Some ECB Governors Said to Have Pushed for 12-Month QE ExtensionBy
Southern European officials saw need for more stimulus
Bundesbank’s Weidmann said to warn against overcommitting
European Central Bank policy makers from the euro area’s south argued in favor of a longer extension of asset purchases, according to people familiar with the debate.
The Governing Council members proposed continuing quantitative easing for another 12 months after March, three months more than the longest option presented by ECB Chief Economist Peter Praet at the meeting, according to the people, who asked not to be identified because the deliberations are private. An ECB spokesman declined to comment.
The Frankfurt-based central bank decided to extend the asset plan by nine months until December 2017, though it reduced the pace of monthly purchases to 60 billion euros ($64 billion).
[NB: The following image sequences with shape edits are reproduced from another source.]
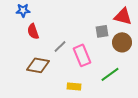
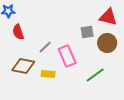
yellow rectangle: (74, 86) -> (48, 74), moved

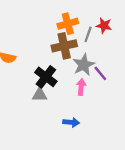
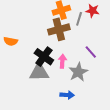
gray star: (84, 65) -> (78, 72), moved
pink arrow: (81, 87) -> (62, 61), moved
gray triangle: (40, 95) -> (39, 72), size x1.5

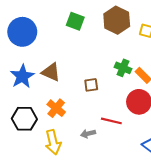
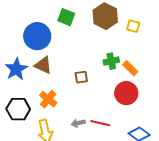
blue circle: (22, 32) -> (37, 36), moved
green cross: (123, 68) -> (111, 61), turned -35
red line: (111, 121) -> (100, 123), moved

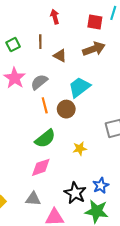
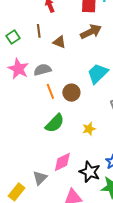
gray semicircle: (39, 82) -> (42, 70), turned 30
cyan trapezoid: (79, 87) -> (98, 73), moved
pink diamond: (41, 167) -> (62, 162), moved
gray triangle: (33, 199) -> (40, 178), moved, turned -42

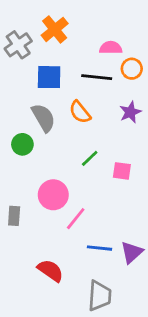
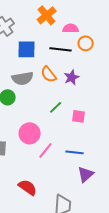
orange cross: (55, 29) -> (47, 15), moved
purple star: (130, 112) -> (72, 77), moved
gray semicircle: (43, 118) -> (23, 78), turned 110
blue line: (100, 248) -> (75, 152), moved

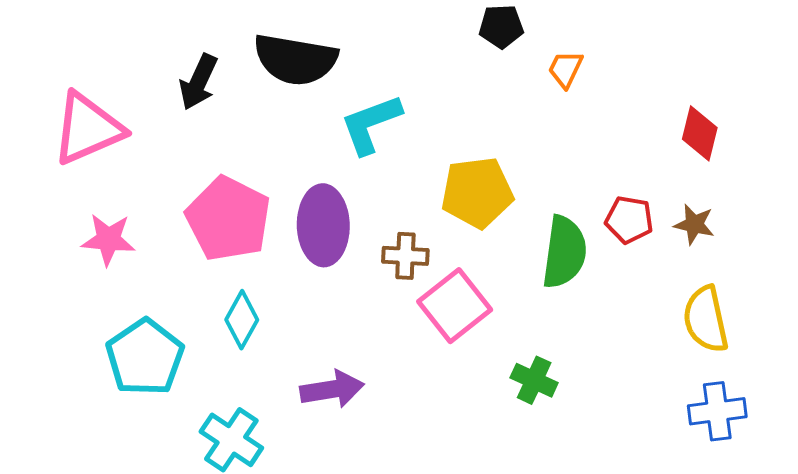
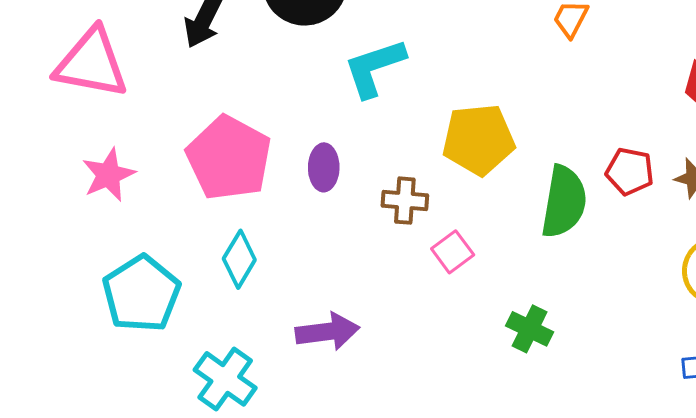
pink triangle: (88, 129) -> (91, 63), turned 32
purple ellipse: (323, 225) -> (324, 167), size x0.6
pink star: (108, 239) -> (108, 175), turned -30
pink square: (455, 306) -> (453, 252), size x0.6

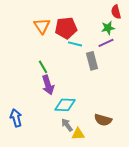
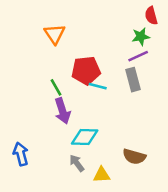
red pentagon: (66, 28) -> (86, 70), moved
cyan line: (75, 44) -> (98, 86), moved
gray rectangle: (92, 61) -> (133, 80), moved
gray arrow: (67, 125) -> (77, 163), moved

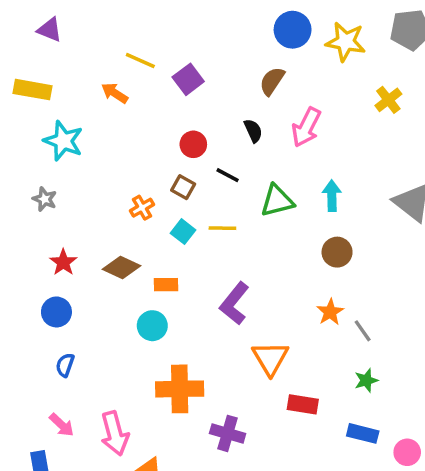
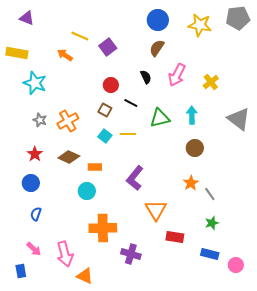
blue circle: (293, 30) -> (158, 20), moved
yellow cross: (388, 100) -> (211, 82), moved
gray star: (44, 199) -> (40, 120), moved
orange cross: (142, 208) -> (68, 121), moved, size x1.5

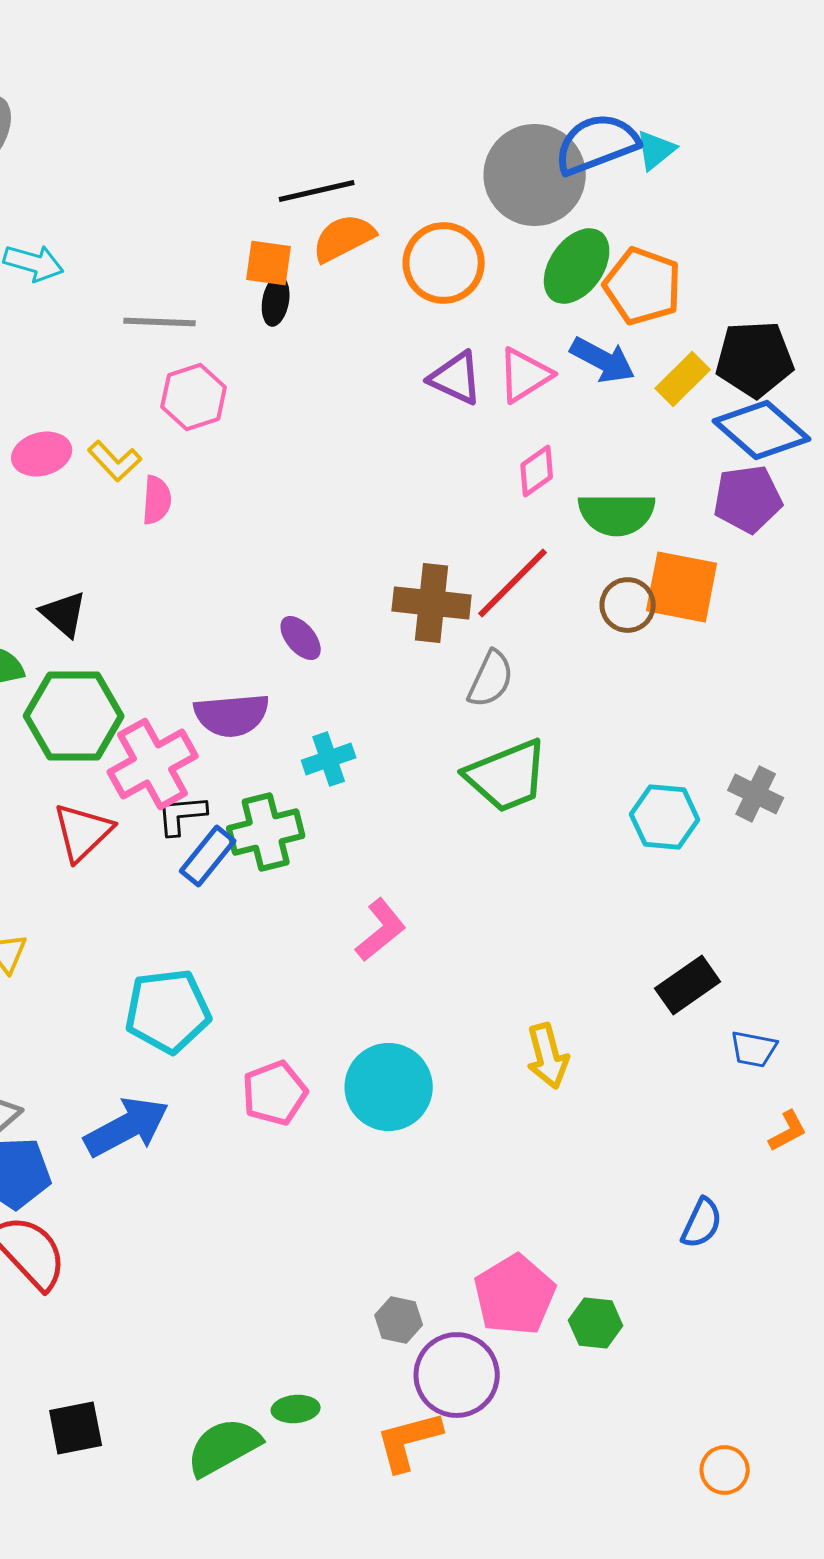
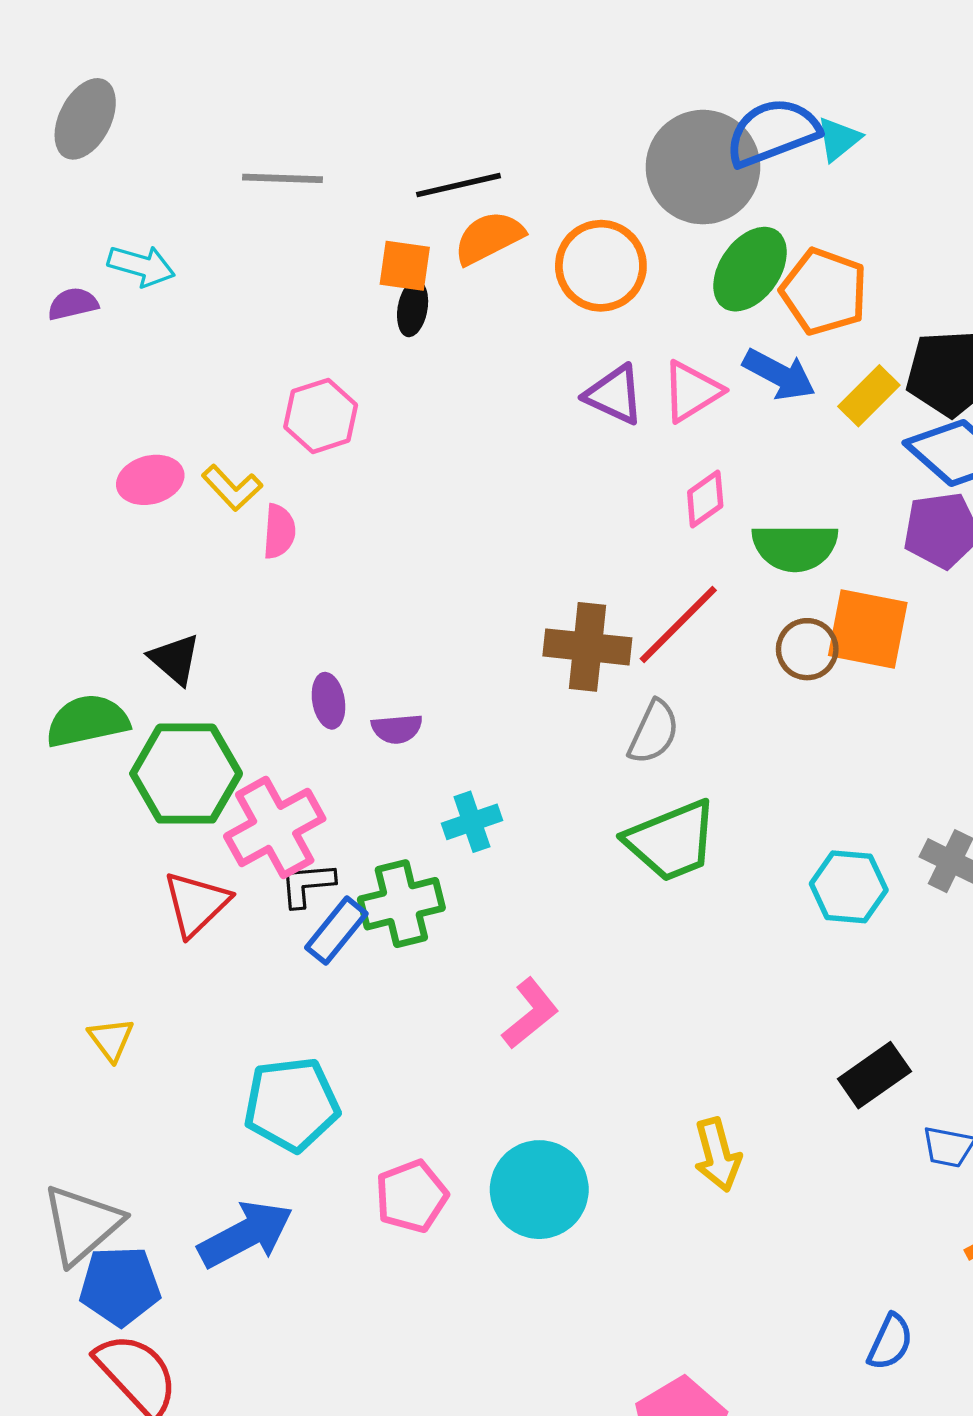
gray line: (160, 322) -> (283, 178), moved
purple ellipse: (301, 638) -> (328, 701), moved, turned 30
purple semicircle: (232, 715) -> (397, 729), moved, size x0.6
Another scenario considered was a six-month extension at the current 80 billion-euro pace -- a path predicted by most economists surveyed by Bloomberg ahead of the announcement.
The decision was taken by “very, very broad consensus,” ECB President Mario Draghi said at a press conference in Frankfurt after it was announced. He also presented new forecasts that see euro-area inflation accelerating to 1.7 percent in 2019 from 0.2 percent this year.
During the council discussion, Bundesbank President Jens Weidmann raised concerns over committing to substantial amounts of stimulus for the next 12 months, suggesting that such a pledge may limit the ECB’s scope to react to incoming economic data, according to one of the people.